One very common application of this way of using `iter()` is when reading data from some source in "chunks" of a certain size.

For example, this is an extremely common way you'll see of reading data from a socket - this is even shown as an example in the Python docs [here](https://docs.python.org/3/library/socket.html#example)

We're not going to get into sockets here, so instead let's just see how we would read a text file in chunks, just to see how this works - but the same pattern applies to any problem where you are essentially running a loop, calling the same function each time, until the function returns a specific value - the sentinel value.

First I'm going to create a local text file:

In [19]:
with open("test.txt", "w") as f:
    for _ in range(10):
        f.write(f"0123456789")

We can read back the file line by line this way:

In [20]:
with open("test.txt") as f:
    for line in f.readlines():
        print(line)

0123456789012345678901234567890123456789012345678901234567890123456789012345678901234567890123456789


But what if we wanted to read the file in chunks of `12` characters at a time?

We could do it this way:

In [21]:
with open("test.txt") as f:
    while True:
        chunk = f.read(12)
        if chunk == "":
            break
        print(chunk)

012345678901
234567890123
456789012345
678901234567
890123456789
012345678901
234567890123
456789012345
6789


You'll notice that our sentinel value is an empty string - this means there's nothing to left to read from the file, and we therefore break out of our infinite while loop.

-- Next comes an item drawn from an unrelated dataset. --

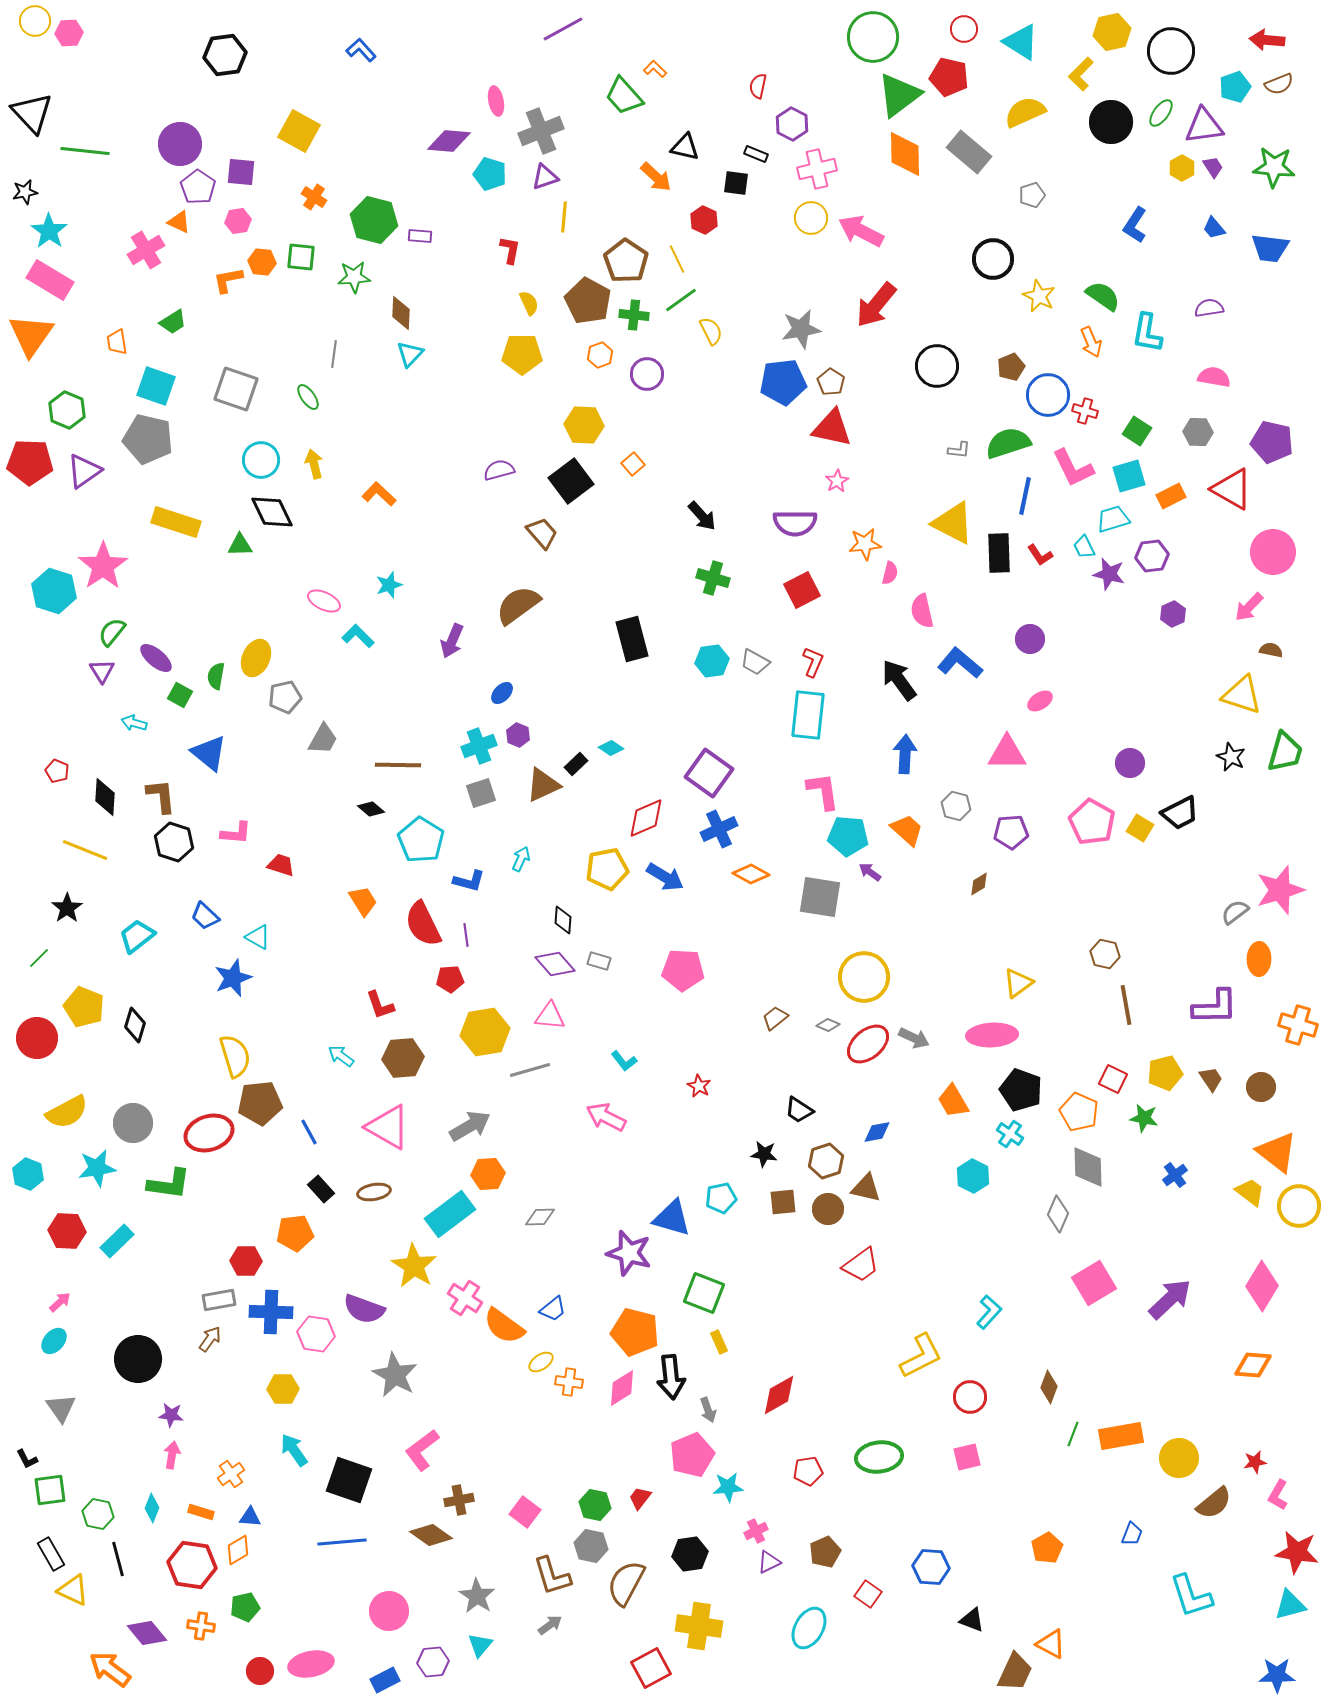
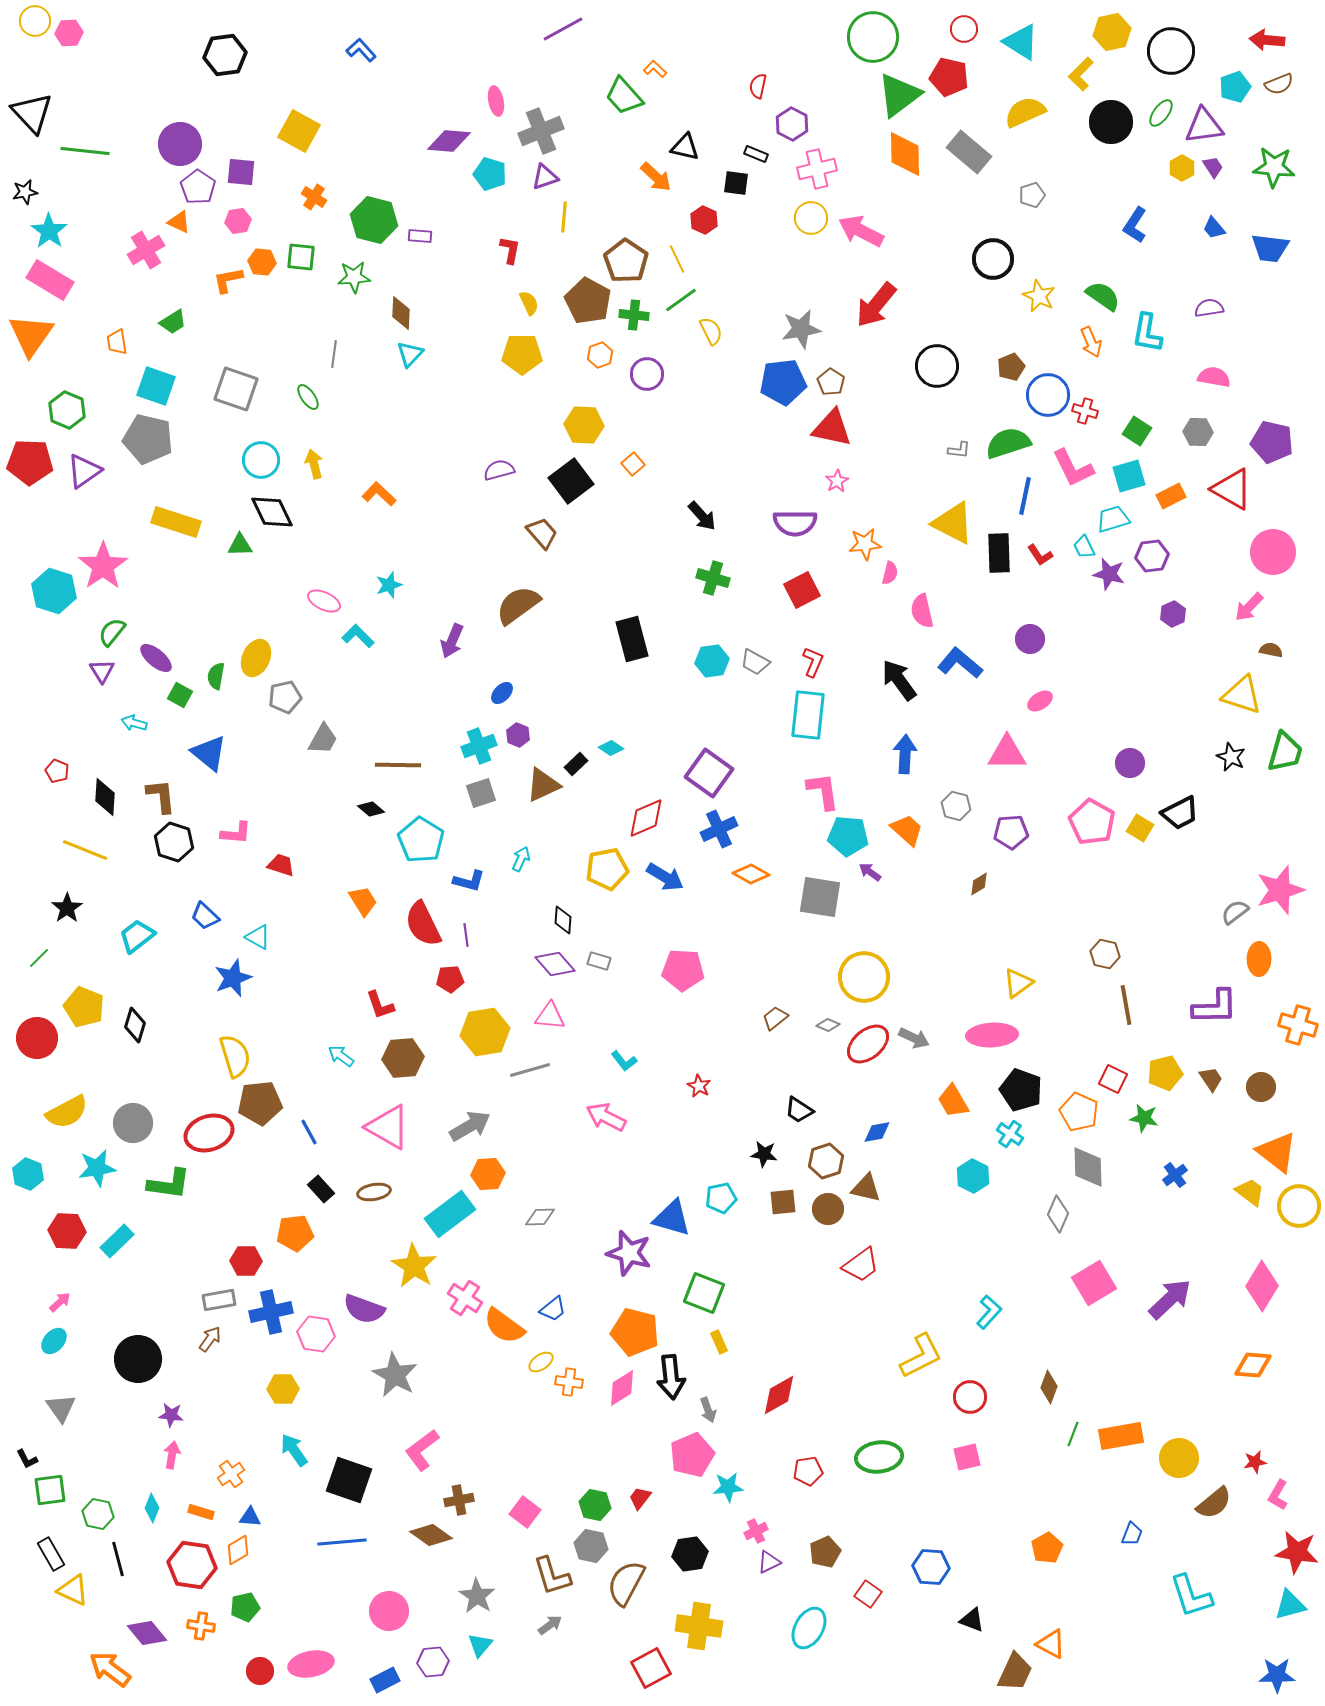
blue cross at (271, 1312): rotated 15 degrees counterclockwise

A much easier way to write this is using the `iter()` function:

In [22]:
with open("test.txt") as f:
    for chunk in iter(partial(f.read, 12), ""):
        print(chunk.strip())

012345678901
234567890123
456789012345
678901234567
890123456789
012345678901
234567890123
456789012345
6789


Or, if you particularly object to using `partial`, you could do the same thing using a lambda:

In [23]:
with open("test.txt") as f:
    for chunk in iter(lambda: f.read(12), ""):
        print(chunk.strip())

012345678901
234567890123
456789012345
678901234567
890123456789
012345678901
234567890123
456789012345
6789


So, compare the two approaches:

```python
with open("test.txt") as f:
    while True:
        chunk = f.read(12)
        if chunk == "":
            break
        print(chunk)
```            

vs

```python
with open("test.txt") as f:
    for chunk in iter(partial(f.read, 12), ""):
        print(chunk.strip())
```

or

```python
with open("test.txt") as f:
    for chunk in iter(lambda: f.read(12), ""):
        print(chunk.strip())
```

My view is that the second (or third) option is far more Pythonic and expressive than the first option.